[Records from a dataset]
--- START ---

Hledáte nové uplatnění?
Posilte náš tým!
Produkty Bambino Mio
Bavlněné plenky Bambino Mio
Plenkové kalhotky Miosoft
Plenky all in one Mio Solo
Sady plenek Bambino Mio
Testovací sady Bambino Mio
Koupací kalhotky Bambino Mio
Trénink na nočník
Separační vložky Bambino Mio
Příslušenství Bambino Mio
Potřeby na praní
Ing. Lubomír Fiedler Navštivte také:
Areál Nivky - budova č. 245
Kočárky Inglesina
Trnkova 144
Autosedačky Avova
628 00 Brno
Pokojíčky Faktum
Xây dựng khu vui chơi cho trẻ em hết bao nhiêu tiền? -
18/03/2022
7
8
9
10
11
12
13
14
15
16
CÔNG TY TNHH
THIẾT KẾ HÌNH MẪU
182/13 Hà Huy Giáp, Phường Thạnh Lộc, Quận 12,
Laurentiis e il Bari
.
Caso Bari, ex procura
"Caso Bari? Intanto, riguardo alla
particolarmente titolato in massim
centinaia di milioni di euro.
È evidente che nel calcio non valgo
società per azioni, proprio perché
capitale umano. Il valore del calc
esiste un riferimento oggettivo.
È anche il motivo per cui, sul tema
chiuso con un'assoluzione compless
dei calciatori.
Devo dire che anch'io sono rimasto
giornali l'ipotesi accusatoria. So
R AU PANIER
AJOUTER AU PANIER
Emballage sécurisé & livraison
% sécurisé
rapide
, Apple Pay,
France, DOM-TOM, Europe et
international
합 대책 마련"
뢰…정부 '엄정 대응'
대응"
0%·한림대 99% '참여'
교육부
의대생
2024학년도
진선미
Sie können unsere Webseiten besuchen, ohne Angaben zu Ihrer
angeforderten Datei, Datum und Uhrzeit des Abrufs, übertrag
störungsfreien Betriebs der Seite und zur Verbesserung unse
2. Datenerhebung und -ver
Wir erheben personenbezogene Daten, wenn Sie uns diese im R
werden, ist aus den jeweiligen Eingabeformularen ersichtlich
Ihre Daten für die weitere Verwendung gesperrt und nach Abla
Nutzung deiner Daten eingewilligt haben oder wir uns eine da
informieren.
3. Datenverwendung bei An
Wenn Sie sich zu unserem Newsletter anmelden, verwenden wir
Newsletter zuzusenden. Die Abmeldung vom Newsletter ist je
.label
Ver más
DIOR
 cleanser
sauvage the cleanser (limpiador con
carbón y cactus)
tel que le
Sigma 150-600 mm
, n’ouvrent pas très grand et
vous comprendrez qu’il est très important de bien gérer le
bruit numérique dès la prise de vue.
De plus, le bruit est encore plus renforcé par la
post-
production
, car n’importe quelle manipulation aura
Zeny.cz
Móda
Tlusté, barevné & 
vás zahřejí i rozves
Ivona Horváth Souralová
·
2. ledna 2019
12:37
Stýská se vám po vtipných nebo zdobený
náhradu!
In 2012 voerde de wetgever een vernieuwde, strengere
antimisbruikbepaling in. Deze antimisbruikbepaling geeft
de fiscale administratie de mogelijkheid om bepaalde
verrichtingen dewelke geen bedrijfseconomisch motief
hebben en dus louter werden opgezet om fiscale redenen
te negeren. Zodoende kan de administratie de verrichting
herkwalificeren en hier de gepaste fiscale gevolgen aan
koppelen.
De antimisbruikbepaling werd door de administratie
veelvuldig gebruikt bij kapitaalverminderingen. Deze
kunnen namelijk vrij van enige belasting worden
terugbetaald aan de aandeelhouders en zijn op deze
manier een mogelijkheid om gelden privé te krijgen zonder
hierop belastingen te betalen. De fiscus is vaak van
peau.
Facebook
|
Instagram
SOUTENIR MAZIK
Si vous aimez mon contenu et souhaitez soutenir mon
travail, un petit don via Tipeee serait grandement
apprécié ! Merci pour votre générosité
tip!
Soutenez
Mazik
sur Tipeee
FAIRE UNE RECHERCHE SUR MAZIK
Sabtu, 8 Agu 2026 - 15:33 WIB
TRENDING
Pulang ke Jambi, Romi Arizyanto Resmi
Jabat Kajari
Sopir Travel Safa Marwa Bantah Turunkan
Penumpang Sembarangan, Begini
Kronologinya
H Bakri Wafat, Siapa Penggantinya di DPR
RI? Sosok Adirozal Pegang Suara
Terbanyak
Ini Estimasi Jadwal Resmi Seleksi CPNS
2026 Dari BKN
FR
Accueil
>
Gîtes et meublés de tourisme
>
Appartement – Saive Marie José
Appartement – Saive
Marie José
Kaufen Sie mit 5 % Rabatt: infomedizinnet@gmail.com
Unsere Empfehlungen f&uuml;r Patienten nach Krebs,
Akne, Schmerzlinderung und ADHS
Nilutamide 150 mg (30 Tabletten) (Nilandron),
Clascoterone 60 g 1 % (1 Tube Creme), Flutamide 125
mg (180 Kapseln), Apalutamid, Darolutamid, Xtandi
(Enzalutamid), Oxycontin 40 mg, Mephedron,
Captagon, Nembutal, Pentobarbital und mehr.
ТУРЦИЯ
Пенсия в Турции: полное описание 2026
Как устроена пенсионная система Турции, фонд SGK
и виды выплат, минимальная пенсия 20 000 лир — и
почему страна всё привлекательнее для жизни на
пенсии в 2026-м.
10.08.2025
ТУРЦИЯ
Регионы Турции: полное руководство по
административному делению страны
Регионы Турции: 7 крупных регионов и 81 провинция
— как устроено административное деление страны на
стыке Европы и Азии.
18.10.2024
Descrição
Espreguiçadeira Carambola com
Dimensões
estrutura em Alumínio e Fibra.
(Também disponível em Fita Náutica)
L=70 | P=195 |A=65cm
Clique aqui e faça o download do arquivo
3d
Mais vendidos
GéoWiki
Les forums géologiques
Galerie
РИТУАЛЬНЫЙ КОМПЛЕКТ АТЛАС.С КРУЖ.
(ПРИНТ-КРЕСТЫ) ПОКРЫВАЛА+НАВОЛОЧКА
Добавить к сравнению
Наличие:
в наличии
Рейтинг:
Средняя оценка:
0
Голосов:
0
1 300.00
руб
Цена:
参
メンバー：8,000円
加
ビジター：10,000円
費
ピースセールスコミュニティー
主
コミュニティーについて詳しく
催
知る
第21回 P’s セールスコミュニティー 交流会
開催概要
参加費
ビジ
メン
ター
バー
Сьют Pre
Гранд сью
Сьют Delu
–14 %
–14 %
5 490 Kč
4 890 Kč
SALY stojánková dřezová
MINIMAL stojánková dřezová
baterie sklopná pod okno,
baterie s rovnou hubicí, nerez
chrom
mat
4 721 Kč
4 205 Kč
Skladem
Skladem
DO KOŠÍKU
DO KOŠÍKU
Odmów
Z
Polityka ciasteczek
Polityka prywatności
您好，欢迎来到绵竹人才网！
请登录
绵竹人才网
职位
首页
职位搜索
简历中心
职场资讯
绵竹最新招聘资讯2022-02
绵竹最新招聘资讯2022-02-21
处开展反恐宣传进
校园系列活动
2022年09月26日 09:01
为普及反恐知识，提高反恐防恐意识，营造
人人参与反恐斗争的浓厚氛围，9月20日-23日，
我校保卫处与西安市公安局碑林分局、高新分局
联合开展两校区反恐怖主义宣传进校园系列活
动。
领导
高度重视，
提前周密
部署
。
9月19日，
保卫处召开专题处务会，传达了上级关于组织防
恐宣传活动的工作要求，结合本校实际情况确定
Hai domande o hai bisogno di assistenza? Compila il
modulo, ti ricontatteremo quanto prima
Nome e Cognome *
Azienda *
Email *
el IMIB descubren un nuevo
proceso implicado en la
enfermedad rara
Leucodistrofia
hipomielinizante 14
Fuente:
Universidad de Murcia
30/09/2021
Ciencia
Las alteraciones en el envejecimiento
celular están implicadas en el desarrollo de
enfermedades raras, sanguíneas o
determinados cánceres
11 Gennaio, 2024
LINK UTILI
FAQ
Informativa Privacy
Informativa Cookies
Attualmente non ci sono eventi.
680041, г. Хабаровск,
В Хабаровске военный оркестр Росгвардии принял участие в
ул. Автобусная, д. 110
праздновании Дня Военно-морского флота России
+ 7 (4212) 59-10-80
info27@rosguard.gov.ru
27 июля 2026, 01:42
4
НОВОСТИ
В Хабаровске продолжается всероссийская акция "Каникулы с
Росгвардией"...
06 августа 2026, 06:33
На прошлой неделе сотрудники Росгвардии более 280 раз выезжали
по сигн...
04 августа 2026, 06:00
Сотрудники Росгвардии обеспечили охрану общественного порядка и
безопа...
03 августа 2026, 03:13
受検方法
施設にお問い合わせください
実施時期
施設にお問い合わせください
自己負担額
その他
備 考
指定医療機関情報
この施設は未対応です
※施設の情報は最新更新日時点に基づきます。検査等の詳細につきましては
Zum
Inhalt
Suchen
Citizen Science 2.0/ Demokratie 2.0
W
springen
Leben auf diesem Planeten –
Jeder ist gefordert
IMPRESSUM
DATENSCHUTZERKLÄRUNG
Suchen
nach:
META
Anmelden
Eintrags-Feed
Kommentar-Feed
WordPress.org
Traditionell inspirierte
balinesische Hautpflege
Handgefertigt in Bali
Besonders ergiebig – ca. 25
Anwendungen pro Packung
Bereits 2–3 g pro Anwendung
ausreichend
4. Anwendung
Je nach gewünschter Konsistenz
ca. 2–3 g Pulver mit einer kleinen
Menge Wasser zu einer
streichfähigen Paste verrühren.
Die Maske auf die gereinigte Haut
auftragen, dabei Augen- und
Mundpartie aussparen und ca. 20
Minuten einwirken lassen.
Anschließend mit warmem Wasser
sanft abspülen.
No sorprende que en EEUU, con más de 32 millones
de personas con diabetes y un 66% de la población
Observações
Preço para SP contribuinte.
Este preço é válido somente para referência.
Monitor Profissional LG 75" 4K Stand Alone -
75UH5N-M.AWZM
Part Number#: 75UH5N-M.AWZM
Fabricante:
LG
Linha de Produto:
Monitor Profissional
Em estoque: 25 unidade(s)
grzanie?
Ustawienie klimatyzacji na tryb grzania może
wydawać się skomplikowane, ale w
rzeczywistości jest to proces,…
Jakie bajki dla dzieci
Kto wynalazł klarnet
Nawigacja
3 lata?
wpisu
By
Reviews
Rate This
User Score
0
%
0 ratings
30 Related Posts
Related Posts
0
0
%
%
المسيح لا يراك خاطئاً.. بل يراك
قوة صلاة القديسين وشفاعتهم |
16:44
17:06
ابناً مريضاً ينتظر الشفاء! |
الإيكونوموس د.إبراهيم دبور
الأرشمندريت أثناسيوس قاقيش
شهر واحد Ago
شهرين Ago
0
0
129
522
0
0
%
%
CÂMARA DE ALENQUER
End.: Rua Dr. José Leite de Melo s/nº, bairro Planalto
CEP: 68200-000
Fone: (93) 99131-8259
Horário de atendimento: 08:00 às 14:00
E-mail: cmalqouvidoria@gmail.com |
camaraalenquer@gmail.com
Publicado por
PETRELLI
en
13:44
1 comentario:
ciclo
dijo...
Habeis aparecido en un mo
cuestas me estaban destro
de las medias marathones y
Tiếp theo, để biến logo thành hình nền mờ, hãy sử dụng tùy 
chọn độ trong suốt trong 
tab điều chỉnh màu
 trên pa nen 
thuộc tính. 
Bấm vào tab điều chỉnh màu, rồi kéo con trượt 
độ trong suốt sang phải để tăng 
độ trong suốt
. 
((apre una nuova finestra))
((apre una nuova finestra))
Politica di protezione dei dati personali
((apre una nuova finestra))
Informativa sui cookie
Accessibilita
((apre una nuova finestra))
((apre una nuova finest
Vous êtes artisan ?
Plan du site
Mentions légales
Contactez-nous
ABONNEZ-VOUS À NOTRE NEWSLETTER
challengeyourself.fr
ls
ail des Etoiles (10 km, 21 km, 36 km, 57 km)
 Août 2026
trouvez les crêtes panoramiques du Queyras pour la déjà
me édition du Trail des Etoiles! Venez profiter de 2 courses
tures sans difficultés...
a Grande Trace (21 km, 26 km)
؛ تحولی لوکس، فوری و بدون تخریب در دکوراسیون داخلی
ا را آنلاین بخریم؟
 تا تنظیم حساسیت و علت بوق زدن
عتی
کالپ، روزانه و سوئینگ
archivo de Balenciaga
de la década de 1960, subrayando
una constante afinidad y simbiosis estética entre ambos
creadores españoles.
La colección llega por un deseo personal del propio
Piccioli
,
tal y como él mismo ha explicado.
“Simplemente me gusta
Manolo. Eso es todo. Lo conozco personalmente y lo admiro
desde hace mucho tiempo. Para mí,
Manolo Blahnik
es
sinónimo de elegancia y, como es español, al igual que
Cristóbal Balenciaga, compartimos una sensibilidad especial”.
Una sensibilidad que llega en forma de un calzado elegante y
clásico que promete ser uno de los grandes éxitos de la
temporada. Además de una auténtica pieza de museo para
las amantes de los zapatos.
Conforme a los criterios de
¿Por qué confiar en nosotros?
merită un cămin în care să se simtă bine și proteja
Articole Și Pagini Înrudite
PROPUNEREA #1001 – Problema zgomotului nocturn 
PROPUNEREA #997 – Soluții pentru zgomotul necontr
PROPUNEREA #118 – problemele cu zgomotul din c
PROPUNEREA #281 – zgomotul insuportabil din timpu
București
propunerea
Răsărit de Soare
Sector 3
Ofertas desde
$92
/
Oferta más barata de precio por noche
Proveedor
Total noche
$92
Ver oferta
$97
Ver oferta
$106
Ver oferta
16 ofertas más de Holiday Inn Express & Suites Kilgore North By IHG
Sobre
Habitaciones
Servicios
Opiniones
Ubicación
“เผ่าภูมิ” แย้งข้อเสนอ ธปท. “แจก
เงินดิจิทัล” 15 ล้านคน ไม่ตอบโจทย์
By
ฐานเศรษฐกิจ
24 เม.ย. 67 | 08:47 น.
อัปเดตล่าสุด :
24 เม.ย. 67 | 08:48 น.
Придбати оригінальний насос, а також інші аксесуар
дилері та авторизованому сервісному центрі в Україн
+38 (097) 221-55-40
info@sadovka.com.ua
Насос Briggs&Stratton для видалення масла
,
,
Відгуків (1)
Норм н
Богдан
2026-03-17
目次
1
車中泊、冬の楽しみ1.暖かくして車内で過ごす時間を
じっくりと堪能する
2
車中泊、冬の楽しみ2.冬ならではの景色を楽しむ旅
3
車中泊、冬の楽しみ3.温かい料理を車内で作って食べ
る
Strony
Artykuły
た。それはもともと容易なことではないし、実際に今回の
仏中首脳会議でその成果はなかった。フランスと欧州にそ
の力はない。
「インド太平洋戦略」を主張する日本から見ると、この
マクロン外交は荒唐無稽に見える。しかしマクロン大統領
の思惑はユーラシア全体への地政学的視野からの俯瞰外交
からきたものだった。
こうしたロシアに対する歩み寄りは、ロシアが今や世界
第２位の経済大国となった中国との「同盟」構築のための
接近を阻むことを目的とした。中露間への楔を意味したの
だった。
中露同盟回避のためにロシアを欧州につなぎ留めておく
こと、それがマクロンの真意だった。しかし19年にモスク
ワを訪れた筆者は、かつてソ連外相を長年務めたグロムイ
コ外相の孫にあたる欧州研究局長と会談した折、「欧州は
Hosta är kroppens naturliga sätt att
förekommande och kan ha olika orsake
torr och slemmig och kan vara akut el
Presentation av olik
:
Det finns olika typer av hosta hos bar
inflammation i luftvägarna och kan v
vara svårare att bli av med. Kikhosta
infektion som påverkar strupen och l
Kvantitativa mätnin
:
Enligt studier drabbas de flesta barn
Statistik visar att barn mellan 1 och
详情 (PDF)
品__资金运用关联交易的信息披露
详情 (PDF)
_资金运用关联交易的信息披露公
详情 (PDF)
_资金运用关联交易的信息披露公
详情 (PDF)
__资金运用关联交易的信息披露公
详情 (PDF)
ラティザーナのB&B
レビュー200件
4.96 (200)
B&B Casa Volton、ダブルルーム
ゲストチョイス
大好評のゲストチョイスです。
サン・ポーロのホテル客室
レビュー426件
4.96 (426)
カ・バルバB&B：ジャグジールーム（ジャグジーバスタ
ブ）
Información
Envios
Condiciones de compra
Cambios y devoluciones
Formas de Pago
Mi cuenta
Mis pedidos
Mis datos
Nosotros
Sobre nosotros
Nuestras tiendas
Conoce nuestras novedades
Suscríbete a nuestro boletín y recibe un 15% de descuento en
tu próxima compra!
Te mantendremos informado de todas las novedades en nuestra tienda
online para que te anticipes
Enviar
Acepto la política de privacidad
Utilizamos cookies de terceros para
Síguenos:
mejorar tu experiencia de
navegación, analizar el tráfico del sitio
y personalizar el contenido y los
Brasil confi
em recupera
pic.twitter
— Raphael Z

--- END ---

#### [Work request]
Set down, from the entries above, exactly the lines from the one with "PROPUNEREA #118 –" up to and including the one with "Acepto la política de privacidad", and no other lines.

#### [Response box]
PROPUNEREA #118 – problemele cu zgomotul din c
PROPUNEREA #281 – zgomotul insuportabil din timpu
București
propunerea
Răsărit de Soare
Sector 3
Ofertas desde
$92
/
Oferta más barata de precio por noche
Proveedor
Total noche
$92
Ver oferta
$97
Ver oferta
$106
Ver oferta
16 ofertas más de Holiday Inn Express & Suites Kilgore North By IHG
Sobre
Habitaciones
Servicios
Opiniones
Ubicación
“เผ่าภูมิ” แย้งข้อเสนอ ธปท. “แจก
เงินดิจิทัล” 15 ล้านคน ไม่ตอบโจทย์
By
ฐานเศรษฐกิจ
24 เม.ย. 67 | 08:47 น.
อัปเดตล่าสุด :
24 เม.ย. 67 | 08:48 น.
Придбати оригінальний насос, а також інші аксесуар
дилері та авторизованому сервісному центрі в Україн
+38 (097) 221-55-40
info@sadovka.com.ua
Насос Briggs&Stratton для видалення масла
,
,
Відгуків (1)
Норм н
Богдан
2026-03-17
目次
1
車中泊、冬の楽しみ1.暖かくして車内で過ごす時間を
じっくりと堪能する
2
車中泊、冬の楽しみ2.冬ならではの景色を楽しむ旅
3
車中泊、冬の楽しみ3.温かい料理を車内で作って食べ
る
Strony
Artykuły
た。それはもともと容易なことではないし、実際に今回の
仏中首脳会議でその成果はなかった。フランスと欧州にそ
の力はない。
「インド太平洋戦略」を主張する日本から見ると、この
マクロン外交は荒唐無稽に見える。しかしマクロン大統領
の思惑はユーラシア全体への地政学的視野からの俯瞰外交
からきたものだった。
こうしたロシアに対する歩み寄りは、ロシアが今や世界
第２位の経済大国となった中国との「同盟」構築のための
接近を阻むことを目的とした。中露間への楔を意味したの
だった。
中露同盟回避のためにロシアを欧州につなぎ留めておく
こと、それがマクロンの真意だった。しかし19年にモスク
ワを訪れた筆者は、かつてソ連外相を長年務めたグロムイ
コ外相の孫にあたる欧州研究局長と会談した折、「欧州は
Hosta är kroppens naturliga sätt att
förekommande och kan ha olika orsake
torr och slemmig och kan vara akut el
Presentation av olik
:
Det finns olika typer av hosta hos bar
inflammation i luftvägarna och kan v
vara svårare att bli av med. Kikhosta
infektion som påverkar strupen och l
Kvantitativa mätnin
:
Enligt studier drabbas de flesta barn
Statistik visar att barn mellan 1 och
详情 (PDF)
品__资金运用关联交易的信息披露
详情 (PDF)
_资金运用关联交易的信息披露公
详情 (PDF)
_资金运用关联交易的信息披露公
详情 (PDF)
__资金运用关联交易的信息披露公
详情 (PDF)
ラティザーナのB&B
レビュー200件
4.96 (200)
B&B Casa Volton、ダブルルーム
ゲストチョイス
大好評のゲストチョイスです。
サン・ポーロのホテル客室
レビュー426件
4.96 (426)
カ・バルバB&B：ジャグジールーム（ジャグジーバスタ
ブ）
Información
Envios
Condiciones de compra
Cambios y devoluciones
Formas de Pago
Mi cuenta
Mis pedidos
Mis datos
Nosotros
Sobre nosotros
Nuestras tiendas
Conoce nuestras novedades
Suscríbete a nuestro boletín y recibe un 15% de descuento en
tu próxima compra!
Te mantendremos informado de todas las novedades en nuestra tienda
online para que te anticipes
Enviar
Acepto la política de privacidad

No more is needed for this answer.